Senate Minority Leader Mitch McConnell (R-KY) may have made United States senate history today when he beat his own legislative baloney, blocking a straight up-or-down vote on a proposal that he, himself, offered for a vote Thursday morning. The bill, which would have taken the debt ceiling gun away from the head of the U.S. economy by requiring a two-thirds majority to override a presidential increase to the debt ceiling, was McConnell’s idea, but when Senate Majority Leader Harry Reid agreed with McConnell’s request for a vote on the bill Thursday afternoon, McConnell objected.
TPM‘s Sahil Kapur flagged the exchange:
Senate Minority Leader Mitch McConnell (R-KY) wanted to prove on Thursday that Democrats don’t have the votes to weaken Congress’ authority on the debt limit. Instead they called his bluff, and he ended up filibustering his own bill.

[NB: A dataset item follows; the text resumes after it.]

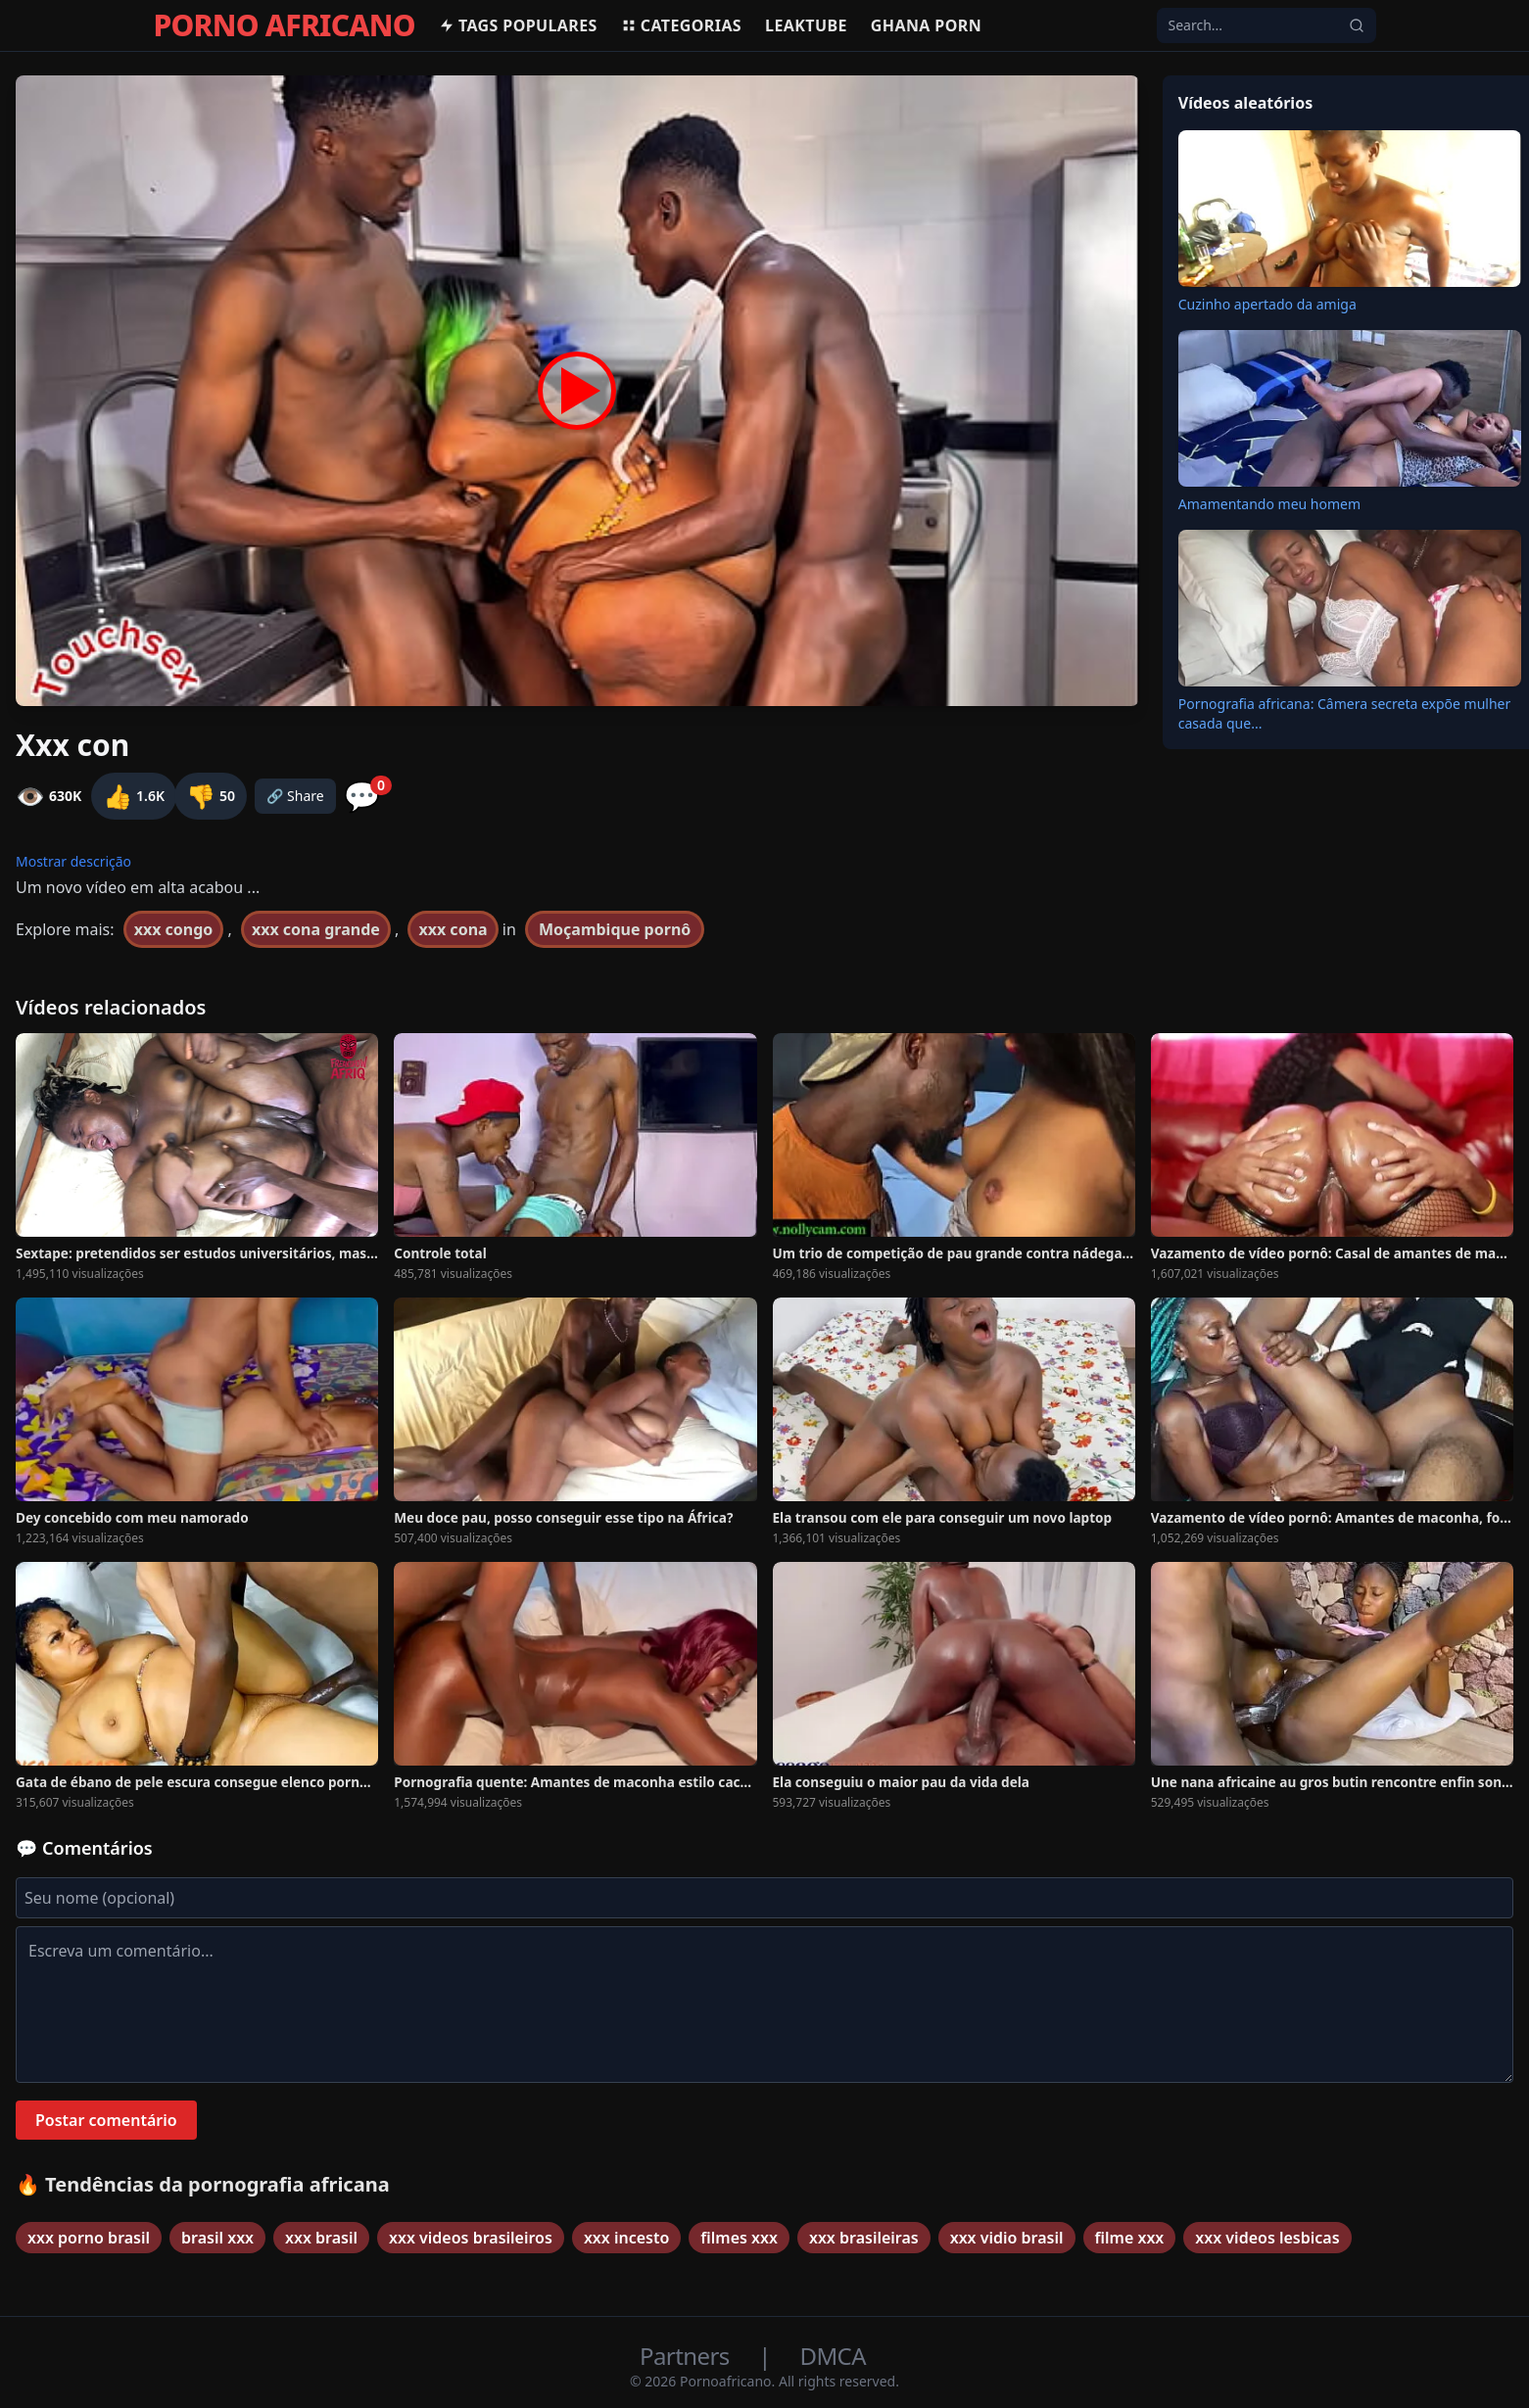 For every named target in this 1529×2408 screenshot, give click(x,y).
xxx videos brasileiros (470, 2237)
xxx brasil (321, 2237)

The legislation, modeled on a proposal McConnell offered last year as a “last-choice option” to avert a U.S. debt default, would permit the president to unilaterally lift the debt ceiling unless Congress mustered a two-thirds majority to stop him.
McConnell brought up the legislation Thursday morning. Senate Majority Leader Harry Reid (D-NV) initially objected, seemingly proving the Republican leader’s point that it cannot pass the Senate. But then Reid ran it by his members and, in the afternoon, agreed to hold that same vote. This time it was McConnell who objected.
“The Republican leader objects to his own idea,” Reid declared on the floor. “So I guess we have a filibuster of his own bill.”